WHAT IS BEING ASKED => Write out only the lines running from the one that contains "Blog post on" to the end of the material, both ends included.

SOURCE DATA =>
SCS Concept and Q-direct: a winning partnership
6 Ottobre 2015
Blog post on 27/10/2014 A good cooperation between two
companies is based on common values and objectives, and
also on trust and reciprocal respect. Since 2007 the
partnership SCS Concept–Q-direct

OUTPUT FOR THIS TASK =>
Blog post on 27/10/2014 A good cooperation between two
companies is based on common values and objectives, and
also on trust and reciprocal respect. Since 2007 the
partnership SCS Concept–Q-direct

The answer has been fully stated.